Face Recognition Vendor Test 2002 March 16, 2002
Face Recognition Vendor Tests (FRVT) provide independent U.S Government evaluations of commercially available and mature prototype face recognition systems.
These evaluations are designed to provide U.S Government and law enforcement agencies with information to assist them in determining where and how facial recognition
technology can best be deployed. In addition, FRVT results help identify future research directions for the face recognition community.
By March 2003 scientists from NIST, DARPA and DoD Counterdrug Technology Development Program Office have completed the most comprehensive evaluation to date of
commercially available face recognition systems and released the results of the Face Recognition Vendor Test 2002.
Brief History of Face Recognition Vendor Tests
FRVT 2002 follows four previous face recognition technology evaluations - three FERET evaluations (1994, 1995 and 1996) and FRVT 2000.
The FERET Program introduced evaluations to the face recognition community and helped advance face recognition from its infancy to the prototype system stage. By 2000, face recognition technology had matured from prototype systems to commercial systems.
The Face Recognition Vendor Test 2000 (FRVT 2000) measured the capabilities of these systems and their technical progress since the last FERET evaluation. Public interest in face recognition technology had risen significantly by 2002.
Each successive evaluation increased in size, difficulty and complexity, reflecting the maturing of face recognition technology as well as evaluation theory.
FRVT 2002 was designed to measure technical progress since 2000 to evaluate performance on real-life large-scale databases and to introduce new experiments to help understand face recognition performance better.
Overview of the Face Recognition Vendor Test 2002
FRVT 2002 was announced on 25 April 2002 and was open to all developers and providers of core face recognition technology. This included academia, research laboratories and commercial companies.

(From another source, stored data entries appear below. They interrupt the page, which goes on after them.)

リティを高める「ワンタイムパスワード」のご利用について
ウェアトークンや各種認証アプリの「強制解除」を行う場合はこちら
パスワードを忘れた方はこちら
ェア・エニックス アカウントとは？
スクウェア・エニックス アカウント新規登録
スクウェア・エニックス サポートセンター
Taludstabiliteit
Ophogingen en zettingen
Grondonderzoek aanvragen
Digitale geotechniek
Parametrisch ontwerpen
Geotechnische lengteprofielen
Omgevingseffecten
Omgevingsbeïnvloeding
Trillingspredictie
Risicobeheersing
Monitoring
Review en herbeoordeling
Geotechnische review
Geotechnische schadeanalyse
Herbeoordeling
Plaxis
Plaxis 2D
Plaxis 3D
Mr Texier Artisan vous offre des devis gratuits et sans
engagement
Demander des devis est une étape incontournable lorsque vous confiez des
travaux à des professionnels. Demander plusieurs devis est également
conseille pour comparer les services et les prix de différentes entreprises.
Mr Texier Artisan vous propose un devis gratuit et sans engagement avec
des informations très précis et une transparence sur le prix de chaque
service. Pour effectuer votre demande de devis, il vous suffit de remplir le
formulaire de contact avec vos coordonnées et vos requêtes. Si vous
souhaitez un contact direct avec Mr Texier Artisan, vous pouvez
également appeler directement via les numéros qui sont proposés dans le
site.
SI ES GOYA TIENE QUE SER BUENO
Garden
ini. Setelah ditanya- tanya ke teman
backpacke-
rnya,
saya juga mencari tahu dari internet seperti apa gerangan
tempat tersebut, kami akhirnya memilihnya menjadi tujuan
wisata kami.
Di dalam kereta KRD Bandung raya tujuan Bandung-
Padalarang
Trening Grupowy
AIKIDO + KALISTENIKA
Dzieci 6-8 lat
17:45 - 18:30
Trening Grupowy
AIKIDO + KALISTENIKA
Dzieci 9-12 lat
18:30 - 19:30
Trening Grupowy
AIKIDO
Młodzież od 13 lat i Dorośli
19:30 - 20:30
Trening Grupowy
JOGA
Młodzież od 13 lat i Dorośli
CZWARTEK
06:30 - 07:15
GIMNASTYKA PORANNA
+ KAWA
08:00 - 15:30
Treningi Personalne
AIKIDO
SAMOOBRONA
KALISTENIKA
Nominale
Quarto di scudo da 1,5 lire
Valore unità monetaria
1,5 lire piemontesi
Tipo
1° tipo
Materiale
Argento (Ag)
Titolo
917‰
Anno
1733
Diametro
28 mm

FRVT 2002 was an independently administered technology evaluation. 10 participants were evaluated under the direct supervision of the FRVT 2002 organizers at a U.S Naval Base in Dahlgren, Virginia in between July 10 and August 9 2002.
FRVT 2002 consisted of two sub-tests: the High Computational Intensity (HCInt) Test and Medium Computational Intensity (MCInt) test. Each sub-test was designed to encourage broad participation in the evaluation.
The HCInt was designed to evaluate the performance of state of the art systems on extremely challenging real-world problems. It consisted of 121,589 operational images of 37,437 people.
The images were provided from the U.S. Department of State’s Mexican non-immigrant Visa archive. From this data, real-world performance figures on a very large data set were computed. Performance statistics were computed for verification, identification, and watch list task.
The MCInt was designed to provide an understanding of a participant's capability to perform face recognition tasks with several different formats of imagery (still and video) under varying conditions. The MCInt was also designed to help identify promising new face recognition technologies not identified in the HCInt.
The HCInt had to be performed on the equivalent of three high-end workstations, the MCInt on a single workstation.
Participants were given 11 days to complete each test and they were tested using data that they had not previously seen.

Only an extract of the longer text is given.